Similarity to the RUB/JPY

A recent example of this head and shoulders negation to upside breakout pattern occurred on the RUB/JPY, described in more detail in the ruble report. We can see the similarity of the two charts if we place them side-by-side. Below, we can see the weekly Taiwan Index is at a similar location to where the RUB/JPY was at the time of the report:

The RUB/JPY then followed with a pullback/retest, before the upside move began in earnest, visible on the right side of the chart below.


The formation of the symmetrical triangle trap also gives us the benefit of a measurable upside target. While I did not think it was realistic to use the high and low from the 2007 to 2008 period to draw the measured target for the HK 50, I do think it's realistic to use the low from 2008 for the Taiwan Index. The reasoning is that this would produce a projected target based on a measurement from the late 2010 period, where the target measurements for the HK 50 and the China A50 came from. Given the general similarity among Asian indexes in the way they're looked at and traded, it's unlikely for targets to be measured based off periods that years apart. Moreover, since only the low in 2008 is used as part of the Taiwan Index trap measurement, the target doesn't fall prey to being excessively large. It's well within bounds of reason and normal sized moves on this timeframe.

The distance from the 2010 high to the lower boundary gives a value of 125.30. Since the breakout occurred at 298.20, the projected target is 423.5.

Weekly Chart & Entry Guideline

We can see the price action more clearly on the weekly chart.
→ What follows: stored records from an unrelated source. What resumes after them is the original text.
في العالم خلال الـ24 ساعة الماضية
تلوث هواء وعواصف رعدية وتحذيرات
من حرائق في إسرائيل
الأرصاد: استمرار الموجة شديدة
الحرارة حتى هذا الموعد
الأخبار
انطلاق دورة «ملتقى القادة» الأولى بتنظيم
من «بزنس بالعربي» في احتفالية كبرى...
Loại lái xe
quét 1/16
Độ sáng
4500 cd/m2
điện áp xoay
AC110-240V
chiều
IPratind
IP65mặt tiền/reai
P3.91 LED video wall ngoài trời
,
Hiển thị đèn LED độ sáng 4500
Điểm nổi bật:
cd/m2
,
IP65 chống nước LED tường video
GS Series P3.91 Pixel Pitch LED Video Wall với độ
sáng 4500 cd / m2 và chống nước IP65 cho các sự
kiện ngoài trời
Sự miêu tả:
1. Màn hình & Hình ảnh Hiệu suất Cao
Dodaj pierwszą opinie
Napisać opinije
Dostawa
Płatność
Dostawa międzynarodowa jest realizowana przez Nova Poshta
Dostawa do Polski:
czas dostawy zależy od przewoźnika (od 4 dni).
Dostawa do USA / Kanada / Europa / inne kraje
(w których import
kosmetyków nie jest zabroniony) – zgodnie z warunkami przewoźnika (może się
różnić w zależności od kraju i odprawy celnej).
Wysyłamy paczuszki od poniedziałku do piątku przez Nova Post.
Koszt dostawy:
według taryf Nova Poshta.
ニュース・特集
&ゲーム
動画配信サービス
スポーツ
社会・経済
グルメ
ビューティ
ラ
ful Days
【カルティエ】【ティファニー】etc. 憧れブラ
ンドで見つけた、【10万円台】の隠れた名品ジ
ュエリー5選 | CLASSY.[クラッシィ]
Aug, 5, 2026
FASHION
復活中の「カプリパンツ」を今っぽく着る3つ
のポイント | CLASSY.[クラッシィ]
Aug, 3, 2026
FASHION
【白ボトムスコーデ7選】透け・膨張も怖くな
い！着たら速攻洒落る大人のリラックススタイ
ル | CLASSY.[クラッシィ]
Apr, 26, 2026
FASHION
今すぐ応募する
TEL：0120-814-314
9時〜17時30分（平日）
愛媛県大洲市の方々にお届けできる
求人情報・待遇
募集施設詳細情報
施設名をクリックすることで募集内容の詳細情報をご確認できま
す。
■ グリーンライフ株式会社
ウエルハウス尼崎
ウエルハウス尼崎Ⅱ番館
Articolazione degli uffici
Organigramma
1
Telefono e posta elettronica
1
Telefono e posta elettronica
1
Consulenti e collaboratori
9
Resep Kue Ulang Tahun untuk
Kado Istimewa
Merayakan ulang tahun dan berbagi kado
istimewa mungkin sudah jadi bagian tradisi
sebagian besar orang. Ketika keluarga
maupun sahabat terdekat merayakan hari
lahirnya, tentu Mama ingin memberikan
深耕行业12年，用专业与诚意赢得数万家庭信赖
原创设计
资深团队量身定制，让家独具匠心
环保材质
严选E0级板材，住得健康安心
This week, the index reached a prior local top from early 2013, where it may begin a pullback to retest the trap. Supporting this is the presence of weekly MACD histogram divergence, weekly stochastics divergence, and an overbought daily stochastics cycle.

Of course, price may extend a bit higher before beginning its pullback. One key difference between the Taiwan index chart and the HK 50/China A50 charts is the timeframe on which an impending pullback might occur. While the pullbacks for the latter two indexes may take two to three months, the Taiwan Index could technically complete a valid retest in as little as a week and a half, if the pullback were to occur from this point at just under the 305 level. Because of this, an entry may need to be taken separately from entries on the other two indexes. While it's possible the Taiwan Index could do a significant retracement, pulling back as far as the lower trap boundary, and thus move in tandem with the HK 50 and China A50 in terms of timeframe, more often trap retests simply go to around the boundary price broke out from. In this case, a retest would come around 297.50. Therefore, an entry within a few points of that price level, with a stop at 290, or for more give, a stop at 280, may need to be taken on its own, as the index might begin its move up first.


The MSCI Taiwan index has broken out of a monthly trap, from which it can be expected to target the 423.5 level after pulling back first in the very short-term.

Overall Conclusion

To summarize, the three indices-the Hang Seng Index, the FTSE China A50 Index Futures, and the MSCI Taiwan Index-each appear to be in the early part of a sell-off correction move, before beginning multi-month uptrends targeting price levels that are based on technical traps. These traps seem to be in play as evidenced by price action, or specifically market behavior around key levels of the traps. The correlation between these indices should be considered when taking entries and throughout the lives of the trades until the final profit-taking areas are reached.